American Asthma Foundation Funds Florida Tech Professor’s Research with Highly Competitive $750,000 Grant

MELBOURNE, FLA.—The competition was stiff, with fewer than three percent of proposals funded. But Florida Institute of Technology Chemistry Professor and Director of the Claude Pepper Research Institute Joshua Rokach was among the chosen few. He has received funding from the American Asthma Foundation for further study of asthma antagonist drugs developed by him and his team. The grant of $750,000 over three years will fund this research.

Antagonists interact selectively with receptors but do not lead to an observed effect. Instead they block or dampen the action of an agonist at the receptor site involved.

“In the case of an asthma attack, for example, lung volume contracts and white blood cells accumulate in the lungs. These cells cause an inflammatory response and broncho-constriction. Antagonists, such as the ones we have developed, can block this response,” said Rokach. A patent has been issued for the intellectual property rights to these antagonists, which can be developed as anti-inflammatory and anti-allergic drugs.  
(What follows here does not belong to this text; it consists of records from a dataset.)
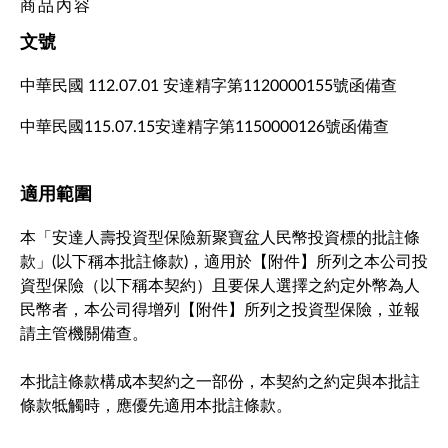
商品內容
文號
中華民國 112.07.01 安達精字第1120000155號函備查
中華民國115.07.15安達精字第1150000126號函備查
適用範圍
本「安達人壽投資型保險新聚寶盆人民幣投資標的批註條
款」(以下稱本批註條款)，適用於【附件】所列之本公司投
資型保險（以下稱本契約）且要保人選擇之約定外幣為人
民幣者，本公司得增列【附件】所列之投資型保險，並報
請主管機關備查。
本批註條款構成本契約之一部份，本契約之約定與本批註
條款牴觸時，應優先適用本批註條款。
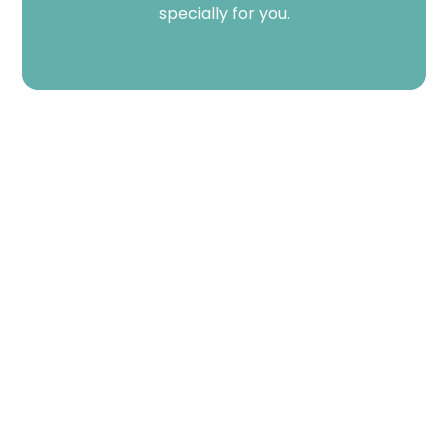
Skip
specially for you.
to
content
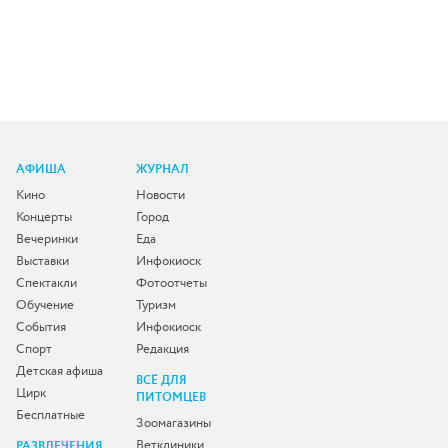
АФИША
ЖУРНАЛ
Кино
Новости
Концерты
Город
Вечеринки
Еда
Выставки
Инфокиоск
Спектакли
Фотоотчеты
Обучение
Туризм
События
Инфокиоск
Спорт
Редакция
Детская афиша
ВСЁ ДЛЯ
Цирк
ПИТОМЦЕВ
Бесплатные
Зоомагазины
Ветклиники
РАЗВЛЕЧЕНИЯ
Rokach, a noted researcher on anti-inflammatory diseases, received worldwide recognition for the first syntheses of major inflammatory mediators such as leukotrienes and lipoxins, which are responsible for allergies of the lung and nose. The availability of these synthetic mediators has opened the field to medical research in the areas of allergy and inflammation.

Among his accomplishments, Rokach was responsible for the development of the drug “Singulair,”a leukotriene-D4 antagonist, used by millions of allergy sufferers for the relief of asthma and rhinitis symptoms.